Using the records below, locate all lines containing "dama" and return them.

(Saved data entries)
══════════

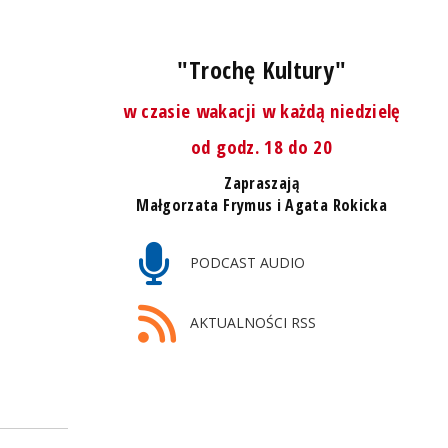
"Trochę Kultury"
w czasie wakacji w każdą niedzielę
od godz. 18 do 20
Zapraszają
Małgorzata Frymus i Agata Rokicka
PODCAST AUDIO
AKTUALNOŚCI RSS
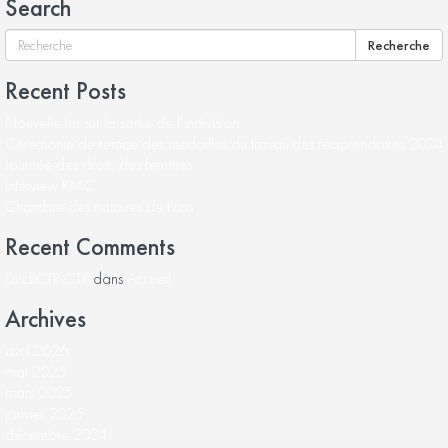
Search
Recherche
Recent Posts
Nouvelle loi sur la sortie de l’indivision
Cérémonie de remise des médailles du travail des récipiendaires 2024
Journée des droits des femmes
Interview RMC
Chambre des notaires de Paris
Recent Comments
DuckCTR CTR
dans
Accueil
Archives
avril 2026
mai 2025
mars 2025
janvier 2025
décembre 2024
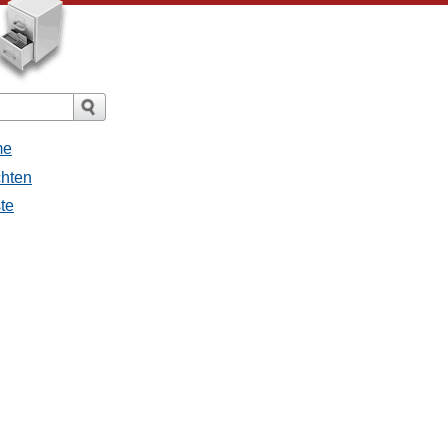
me
chten
ste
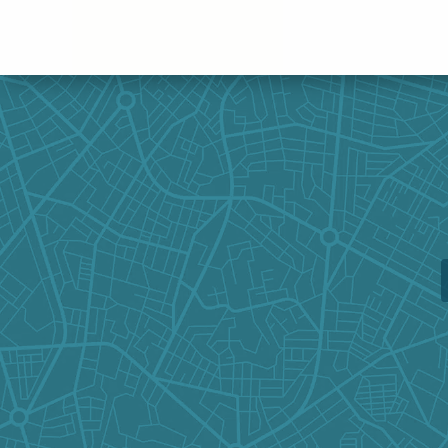
Panneau de gestion des cookies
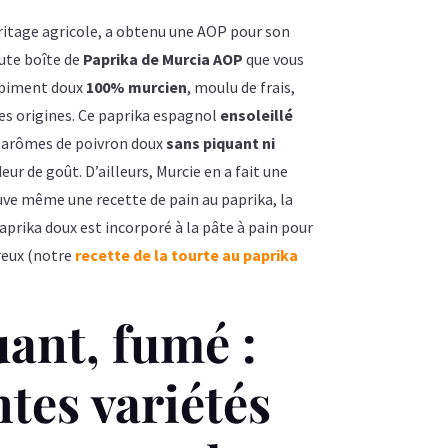
éritage agricole, a obtenu une AOP pour son
oute boîte de
Paprika de Murcia AOP
que vous
 piment doux
100% murcien
, moulu de frais,
res origines. Ce paprika espagnol
ensoleillé
es arômes de poivron doux
sans piquant ni
eur de goût. D’ailleurs, Murcie en a fait une
rouve même une recette de pain au paprika, la
paprika doux est incorporé à la pâte à pain pour
ureux (notre
recette de la tourte au paprika
ant, fumé :
ntes variétés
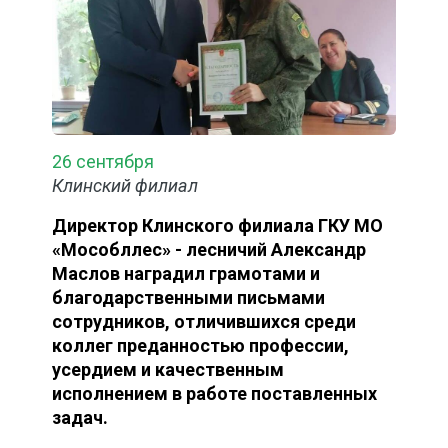
26 сентября
Клинский филиал
Директор Клинского филиала ГКУ МО
«Мособллес» - лесничий Александр
Маслов наградил грамотами и
благодарственными письмами
сотрудников, отличившихся среди
коллег преданностью профессии,
усердием и качественным
исполнением в работе поставленных
задач.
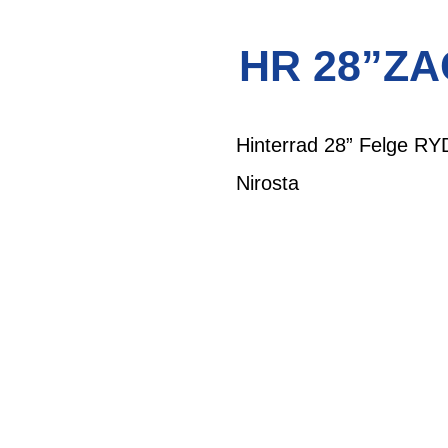
HR 28”ZA
Hinterrad 28” Felge R
Nirosta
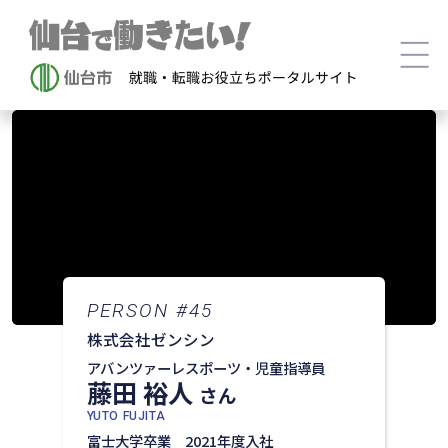
PERSON #45
株式会社ゼンシン
アバンツァーレスポーツ・児童指導員
藤田 裕人
さん
YUTO FUJITA
富士大学卒業 2021年度入社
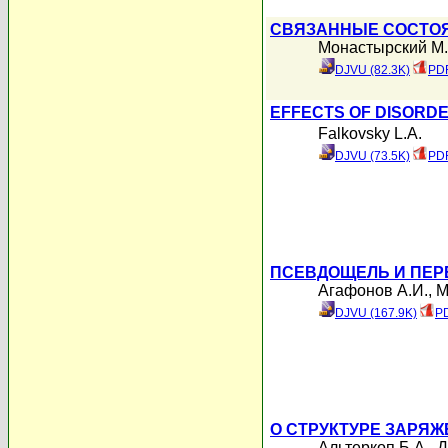
СВЯЗАННЫЕ СОСТОЯ
Монастырский М.
DJVU (82.3K)
PDF
EFFECTS OF DISORDE
Falkovsky L.A.
DJVU (73.5K)
PDF
ПСЕВДОЩЕЛЬ И ПЕР
Агафонов А.И.
,
М
DJVU (167.9K)
PD
О СТРУКТУРЕ ЗАРЯ
Альтеркоп Б.А.
,
Д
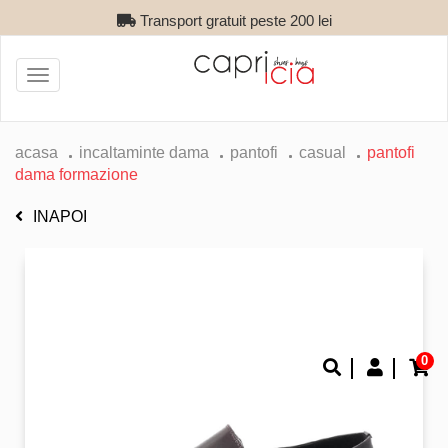
Transport gratuit peste 200 lei
Toggle
navigation
acasa
incaltaminte dama
pantofi
casual
pantofi
dama formazione
INAPOI
0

══════════

EXERCISE OUTPUT -
incaltaminte dama
dama formazione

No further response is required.